Today, Toti leaves for the US for treatment. I hope that doctors can do something for him. Toti, I thank you for your deep friendship, loud laughter, great love and passionate music. And yes, your timeless performance that monday evening will not be forgotten. It’s as real as the love you always embodied.

And in the end, when the applause and the bowing are over, only love remains.

After all, everything begins and ends with it.

Ego Tripping On Fleeting Glory

I just came from Anvil Publisihing and they informed me that my three book set will be out by 1st week of December and it will be P890, less 20% if you are a Laking National Bookstore card holder.

Meanwhile, allow me to bask in some fleeting glory and share some feedback from readers of Writing On Water:

—“Just checking if your two other books are in National Bookstore. Am enjoying this one. Makes me think about my own attitudes towards life and human relationships”–texted by Marjorie Villarama, New Zealand,



—“Thanks for sharing about your mother-in-law…diba siya yung pinuntahan niyo sa States? I’ve ALWAYS admired the way you looked at death…for that, thanks. Since PG, my brother, died only months ago, I could relate….really relate.

the foreword: Ganda…and tama siya!…

Your words dance like merfolk…sad, but accepting…collaborating and corroborating with life’s breath and tears. The ripple turning into a tidal wave…I like the way you described life…and how connected everything and everyone is…Naimagine ko pa ikaw surfing talaga…nakita ko how you were naka-hang ten, though metaphorarically speaking lang, parang nakita ko pa yun.

Yeah, I guess biographies are like that. (I liked it when you said “But even such timelessness is fleeting)–Lara Veronica Garcia, Manila.



–“I have been waiting for this 3rd book… I have begun reading it and it’s mind-blowing. Sometimes I have to re-read the page a couple of times but I totaly ” get it” . It’s like somevbody putting very eloquently what are just random, disorganized ideas floating in my own head constantly, dying to be understood. ” —Michele Gemperle, Manila.



–“Love your book. I have been reading it nightly since that day I got it. I like your prose and the depth of your emotions — beautiful work of art! Every time I read it, I flow. Thanks for sharing this gift. I hope that there are more people who get inspired by your writing.”–Imee Alcantara, Manila.

Feel free to send comments. I will print them (but may edit for brevity purposes).

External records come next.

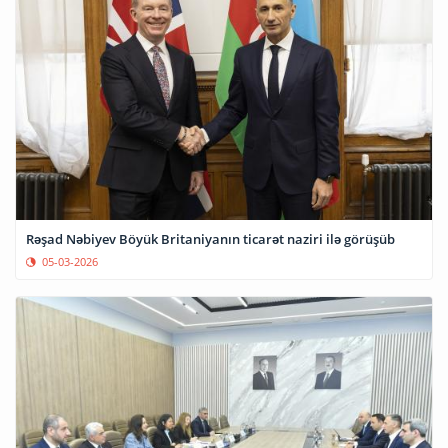
Rəşad Nəbiyev Böyük Britaniyanın ticarət naziri ilə görüşüb
05-03-2026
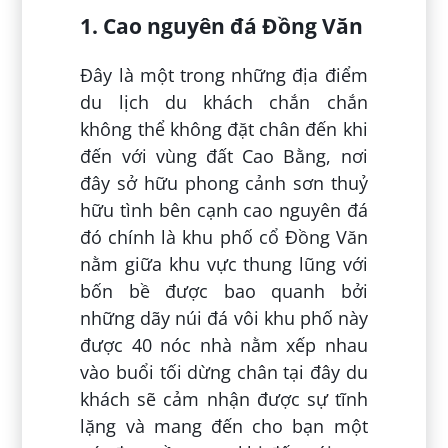
1. Cao nguyên đá Đồng Văn
Đây là một trong những địa điểm
du lịch du khách chắn chắn
không thể không đặt chân đến khi
đến với vùng đất Cao Bằng, nơi
đây sở hữu phong cảnh sơn thuỷ
hữu tình bên cạnh cao nguyên đá
đó chính là khu phố cổ Đồng Văn
nằm giữa khu vực thung lũng với
bốn bề được bao quanh bởi
những dãy núi đá vôi khu phố này
được 40 nóc nhà nằm xếp nhau
vào buổi tối dừng chân tại đây du
khách sẽ cảm nhận được sự tĩnh
lặng và mang đến cho bạn một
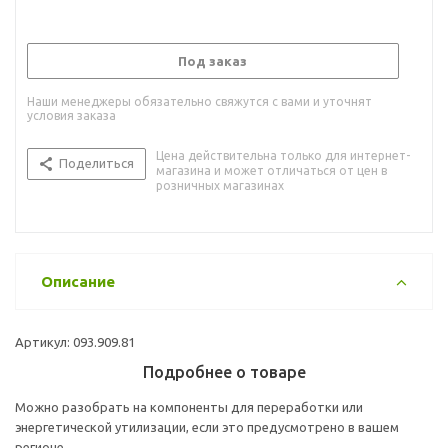
Под заказ
Наши менеджеры обязательно свяжутся с вами и уточнят
условия заказа
Цена действительна только для интернет-
Поделиться
магазина и может отличаться от цен в
розничных магазинах
Описание
Артикул: 093.909.81
Подробнее о товаре
Можно разобрать на компоненты для переработки или
энергетической утилизации, если это предусмотрено в вашем
регионе.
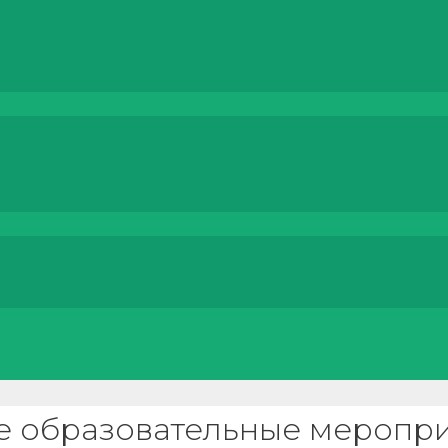
е образовательные меропр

Trying To Be Above The Fray

Got home early evening from Sydney yesterday. While still inside the plane right before coming out, texts started pouring in about the Davide crisis and the rally scheduled today, the airport tower crisis and more angry texts regarding the situatrion here. After arriving at home and having dinner with my family, I checked my email and more of the above were vying for my attention and emotional involvement. I’ve been to many trips and coming home is often a sad thing to do. Sometimes, you get a reality slap in the face and not the sampaguita of hospitality you expect. But hey! It’s home. I remind myself that as much as things can be upsetting, I must walk through it with compassion and grace and not get sucked in or hooked and lose my peace. This is what it means to “be in the world, but not of it.”

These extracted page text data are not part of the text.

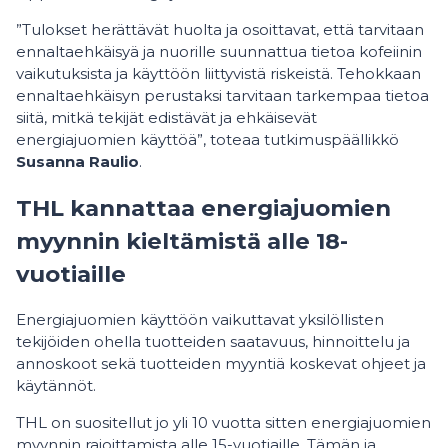
”Tulokset herättävät huolta ja osoittavat, että tarvitaan
ennaltaehkäisyä ja nuorille suunnattua tietoa kofeiinin
vaikutuksista ja käyttöön liittyvistä riskeistä. Tehokkaan
ennaltaehkäisyn perustaksi tarvitaan tarkempaa tietoa
siitä, mitkä tekijät edistävät ja ehkäisevät
energiajuomien käyttöä”, toteaa tutkimuspäällikkö
Susanna Raulio
.
THL kannattaa energiajuomien
myynnin kieltämistä alle 18-
vuotiaille
Energiajuomien käyttöön vaikuttavat yksilöllisten
tekijöiden ohella tuotteiden saatavuus, hinnoittelu ja
annoskoot sekä tuotteiden myyntiä koskevat ohjeet ja
käytännöt.
THL on suositellut jo yli 10 vuotta sitten energiajuomien
myynnin rajoittamista alle 15-vuotiaille. Tämän ja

To all those who wrote me asking permission to link up my blog with theirs, please go ahead! I am honoured you ask!

I would like to share an email I recieved. It’s a letter from Sis. Christine Tan. I don’t know if yo’ve heard of her but she was one of the most real people one can meet. She passed away recently. The letter contains all other pertinent information. Read it. A bit long but worth it!

Here it goes:

Sr. Christine Tan was with the Board of Trustees of the Bantayog ng mga Bayani. She died last Oct. 6. She will be one of the heroes enshrined on the first week of December.

Sister Christine shared this essay with a friend, who was told to keep it to herself. It was shown to her brother Bienvenido Tan for the first time four days after Sister Christine died at the age of 72.

Sister Christine Tan, her story

I was a little girl, six years old, when I noticed my mother kneeling by our small altar on the second floor. She had tears on her cheeks. I approached her, asking, “Mama, why are you crying?” She whispered into my ear, “Papa lost all our money in the stock market.” After a while, Papa came home from his law office. There was the usual pulling off his shoes and handing him slippers, the usual meal, prepared with such care and love, the lively conversation among a family with seven siblings, all of school age. There was no sign of tears, no reproach, no snub.

I was a little girl, 11 years old. It was World War II. As weeks turned to months to years, we noticed how our family possessions were dwindling. We sold our lands and jewelry, one by one.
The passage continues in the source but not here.